According to the security advisory, it would appear that the package archive of the KDE Neon operating system was misconfigured in such a way that it could allow anyone to upload any package to it. Most probably, no one uploaded any package there, but just in case, the maintainers have emptied the archives and removed all the ISO images.
"Anyone discovering the insecure archive server could have uploaded packages to it which would be installed and run on computers running KDE neon. We do not believe this has happened but would welcome reports of any problems," said Jonathan Riddell. "This does not impact KDE software distributed by any other means."
KDE Neon users are urged to upgrade their systems to the latest packages
The issue was fixed and, at the moment of writing this article, the KDE Neon package archives are being rebuilt, and new ISO images will be re-generated shortly. As such, users of the GNU/Linux distribution are being urged to upgrade their installations to the latest packages as soon as the software repositories are up and running.

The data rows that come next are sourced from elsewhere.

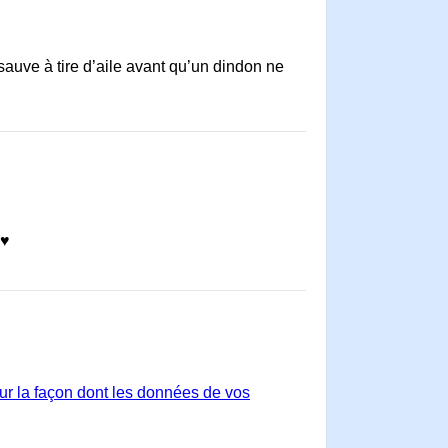
sauve à tire d’aile avant qu’un dindon ne
 ♥
sur la façon dont les données de vos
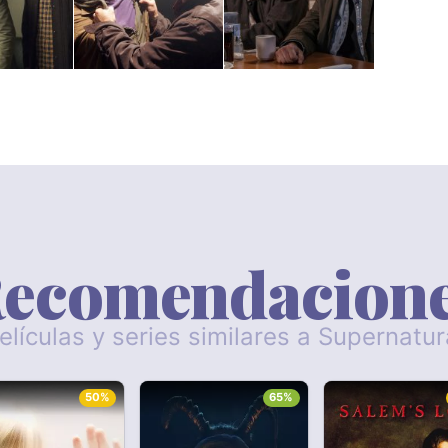
ecomendacion
elículas y series similares a Supernatur
50%
65%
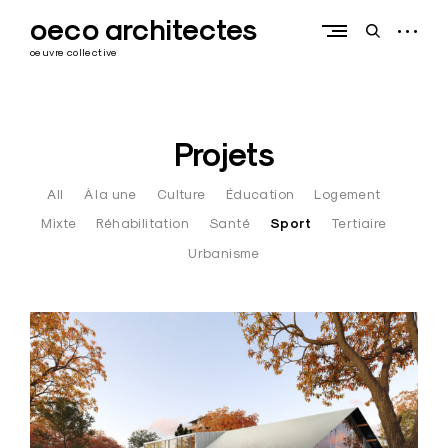
Skip
oeco architectes
to
open
open
content
sidebar
search
oeuvre collective
form
Projets
All
À la une
Culture
Éducation
Logement
Mixte
Réhabilitation
Santé
Sport
Tertiaire
Urbanisme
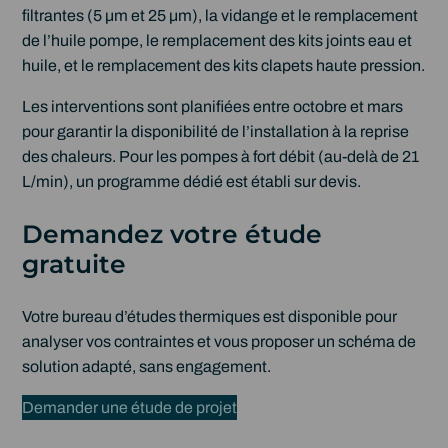
filtrantes (5 µm et 25 µm), la vidange et le remplacement
de l’huile pompe, le remplacement des kits joints eau et
huile, et le remplacement des kits clapets haute pression.
Les interventions sont planifiées entre octobre et mars
pour garantir la disponibilité de l’installation à la reprise
des chaleurs. Pour les pompes à fort débit (au-delà de 21
L/min), un programme dédié est établi sur devis.
Demandez votre étude
gratuite
Votre bureau d’études thermiques est disponible pour
analyser vos contraintes et vous proposer un schéma de
solution adapté, sans engagement.
Demander une étude de projet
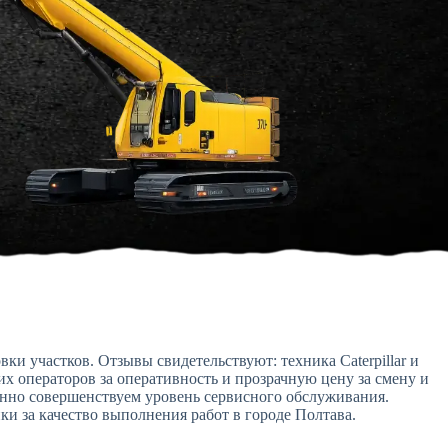
и участков. Отзывы свидетельствуют: техника Caterpillar и
х операторов за оперативность и прозрачную цену за смену и
янно совершенствуем уровень сервисного обслуживания.
и за качество выполнения работ в городе Полтава.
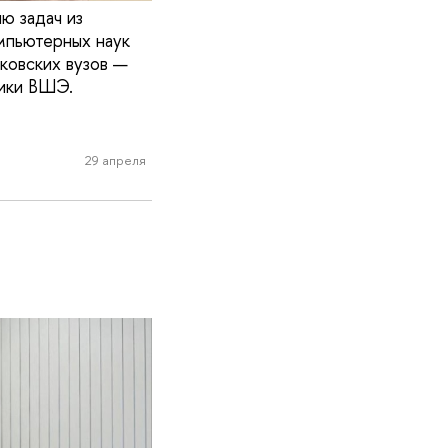
ю задач из
мпьютерных наук
ковских вузов —
тики ВШЭ.
29 апреля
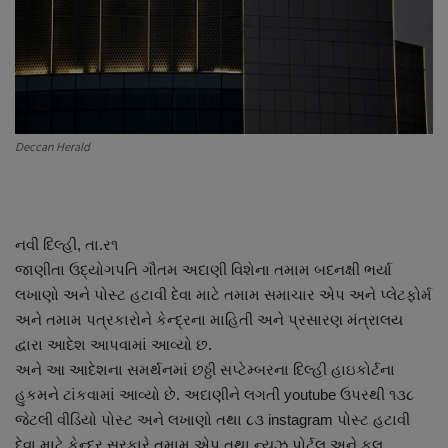
About Author
Contact
Dipotsav Special
Deccan Herald
આંતરરાષ્ટ્રીય
રાષ્ટ્રીય
નવી દિલ્હી, તા.ર૧
ગુજરાત
જાણીતા ઉદ્યોગપતિ ગૌતમ અદાણી વિશેના તમામ બદનક્ષી ભર્યા
લખાણો અને પોસ્ટ હટાવી દેવા માટે તમામ સમાચાર એપ અને પ્લેટફોર્મ
જુનાગઢ
અને તમામ પત્રકારોને કેન્દ્રના માહિતી અને પ્રસારણ મંત્રાલય
દ્વારા આદેશ આપવામાં આવ્યો છ.
Support US
અને આ આદેશના સમર્થનમાં છઠ્ઠી સપ્ટેમ્બરના દિલ્હી હાઇકોર્ટના
હુકમને ટાંકવામાં આવ્યો છે. અદાણીને લગતી youtube ઉપરથી ૧૩૮
બજારના સમાચાર
જેટલી વીડિયો પોસ્ટ અને લખાણો તથા ૮૩ instagram પોસ્ટ હટાવી
દેવા માટે કેન્દ્ર સરકારે તમામ એપ તથા ન્યૂઝ પોર્ટલ અને ફુલ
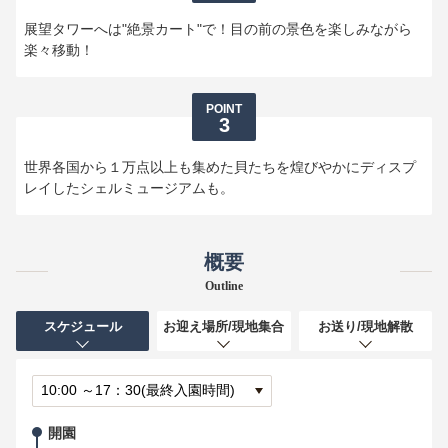
展望タワーへは"絶景カート"で！目の前の景色を楽しみながら
楽々移動！
POINT
3
世界各国から１万点以上も集めた貝たちを煌びやかにディスプ
レイしたシェルミュージアムも。
概要
Outline
スケジュール
お迎え場所/現地集合
お送り/現地解散
開園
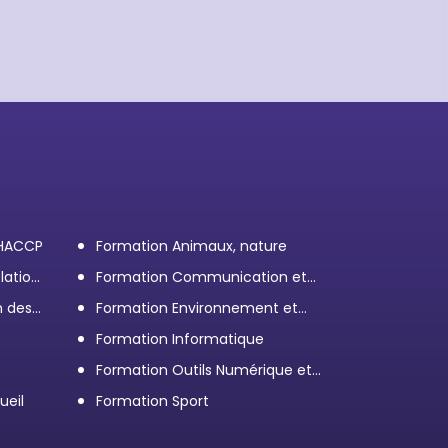
 HACCP
Formation Animaux, nature
lation
Formation Communication et
efficacité personnelle et
n des
Formation Environnement et
professionnelle
démarche RSE
Formation Informatique
Formation Outils Numérique et
e
Bureautique
ueil
Formation Sport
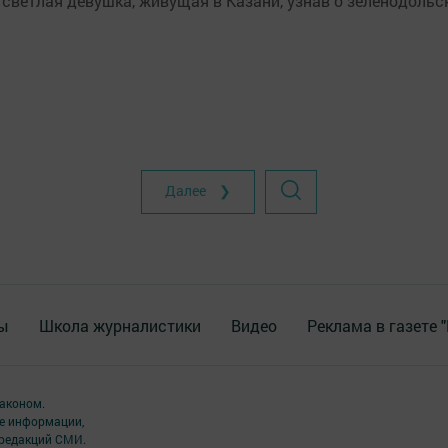
 светлая девушка, живущая в Казани, узнав о зеленодоль
Далее ❯
ы
Школа журналистики
Видео
Реклама в газете 
аконом.
ме информации,
 редакций СМИ.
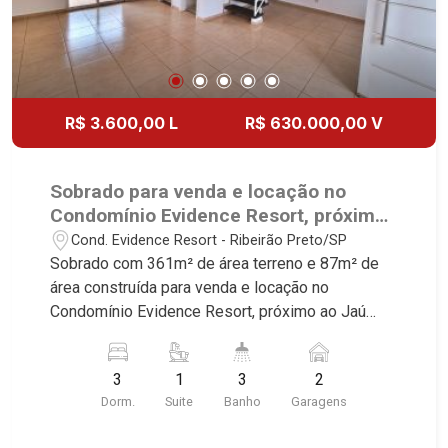
R$ 3.600,00 L
R$ 630.000,00 V
Sobrado para venda e locação no
Condomínio Evidence Resort, próximo
ao Jaú Serve Supermercado - Ribeirão
Cond. Evidence Resort - Ribeirão Preto/SP
Preto/SP.
Sobrado com 361m² de área terreno e 87m² de
área construída para venda e locação no
Condomínio Evidence Resort, próximo ao Jaú
Serve Supermercado - Bairro Cond. Evidence
Resort, Ribeirão Preto/SP. 3 dormitórios com
3
1
3
2
armários sendo 1 suíte, banheiro social, sala 2
Dorm.
Suite
Banho
Garagens
ambientes, banheiro social, cozinha planejada,
área de serviço, quintal, corredor lateral, jardim, 2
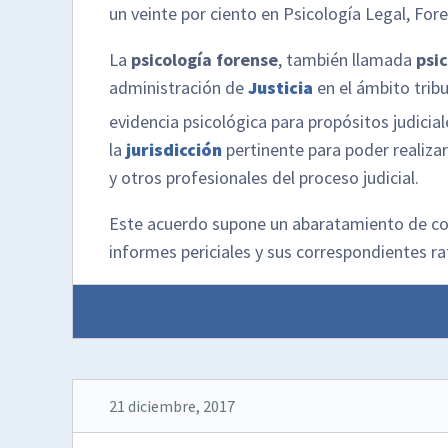
un veinte por ciento en Psicología Legal, Fo
La
psicología forense
, también llamada
psic
administración de
Justicia
en el ámbito tribun
evidencia psicológica para propósitos judicial
la
jurisdicción
pertinente para poder realizar
y otros profesionales del proceso judicial.
Este acuerdo supone un abaratamiento de cos
informes periciales y sus correspondientes ra
21 diciembre, 2017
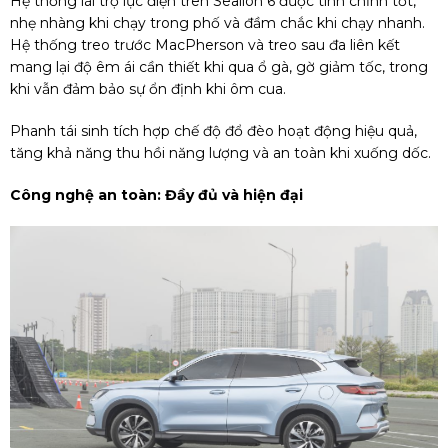
Hệ thống lái trợ lực điện trên Sealion 6 được tinh chỉnh tốt,
nhẹ nhàng khi chạy trong phố và đầm chắc khi chạy nhanh.
Hệ thống treo trước MacPherson và treo sau đa liên kết
mang lại độ êm ái cần thiết khi qua ổ gà, gờ giảm tốc, trong
khi vẫn đảm bảo sự ổn định khi ôm cua.
Phanh tái sinh tích hợp chế độ đổ đèo hoạt động hiệu quả,
tăng khả năng thu hồi năng lượng và an toàn khi xuống dốc.
Công nghệ an toàn: Đầy đủ và hiện đại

When upgrading your KDE Neon installation, please note that the new packages have larger version numbers then what you currently have installed on your PC. However, if you have any doubts about the safety of your personal computer, the KDE Neon maintainers recommend that you reinstall the GNU/Linux distro using a new ISO image.
The latest KDE Neon User Edition and KDE Neon Developer Edition ISO images will soon be available for download from the distribution's website. If you have any questions, you can contact the developers using the email address provided in the security advisory.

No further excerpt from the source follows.